Dönenlerin arasında en ne yapacağı belli olanın Kurretülayn olduğunu düşünüyordum ben aslında çünkü Semih’in sevgilisi olduğu için nihayetinde yeri belli yurdu belli diyordum ama, orada biraz yanılmış olabilirim. Tabii yine Semih’in yanında Kurre, ama sanki bağımsızlığını ilan etmeyi de çok ister gibi bir hali var, bir de Murat Abi’ye iyice dolmuş, bunun da etkileri sağda solda görünüyor. "Hep onun yüzünden kavga ediyoruz, nefret ediyorum Murat Abi’den," dedi Semih’e, ve üstelik hayal ettiği karşılığı da alamadı. Yani bu cümleyi kuran her sevgili, herhalde orada "Yemişim Murat Abi’yi," türünden bir cevap bekler ama gelmedi, "Sen de adamın yazdığının üstünü çizdin," gibi bir takım cevaplar verdi Semih. Kurre’nin sevgilisine rağmen bir takım oluşumlar içine gireceği düşünülebilir.

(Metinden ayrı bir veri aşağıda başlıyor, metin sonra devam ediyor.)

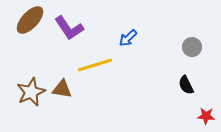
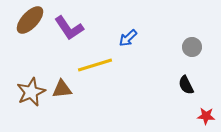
brown triangle: rotated 15 degrees counterclockwise
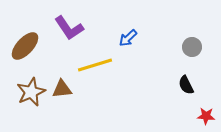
brown ellipse: moved 5 px left, 26 px down
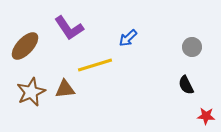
brown triangle: moved 3 px right
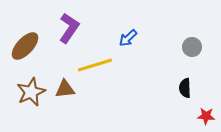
purple L-shape: rotated 112 degrees counterclockwise
black semicircle: moved 1 px left, 3 px down; rotated 24 degrees clockwise
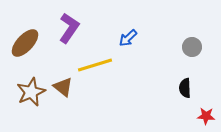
brown ellipse: moved 3 px up
brown triangle: moved 2 px left, 2 px up; rotated 45 degrees clockwise
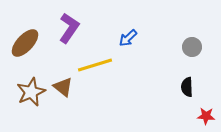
black semicircle: moved 2 px right, 1 px up
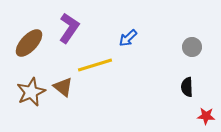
brown ellipse: moved 4 px right
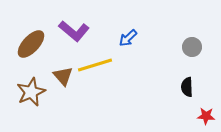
purple L-shape: moved 5 px right, 3 px down; rotated 96 degrees clockwise
brown ellipse: moved 2 px right, 1 px down
brown triangle: moved 11 px up; rotated 10 degrees clockwise
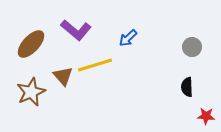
purple L-shape: moved 2 px right, 1 px up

Dönenlerin arasında en kafamda deli sorular bırakanı Meral. Kendisinin bir iddia iddiası var ki, doğru mu yanlış mı bilmiyorum ama konu sıkıcı olmaya başladı açıkçası. Meral, Tuncay ve Serkan’ın kendisi üzerinden bir iddiaya girdiğine inanıyor ve bu uğurda saldırganlığa varan hareketler yapıp duruyor. Böyle bir iddia varsa gerçekten epey çirkin, ama bu ‘bir kadın, iki erkek ve bir iddia’ konulu o kadar çok dizi ve film izlendi ki, inceden bir senaryo olma ihtimali de yok değil. Bilemiyorum ama, kızın günahını da almak istemem. Gel gör ki, geçen gün, saat sabahın beşinde önce Tuncay’ı, sonra da Serkan’ı uyandırıp "Söyleyin uyuyabiliyor musunuz vicdanınız rahat mı?"diye sorması çok yazıktı bence. İkisi de, söylemeye bile gerek duymuyorum aslında ama uyuyorlardı. Bence bu konuyu yavaşça bir kenara bıraksın artık ve bir süre hiç açmasın.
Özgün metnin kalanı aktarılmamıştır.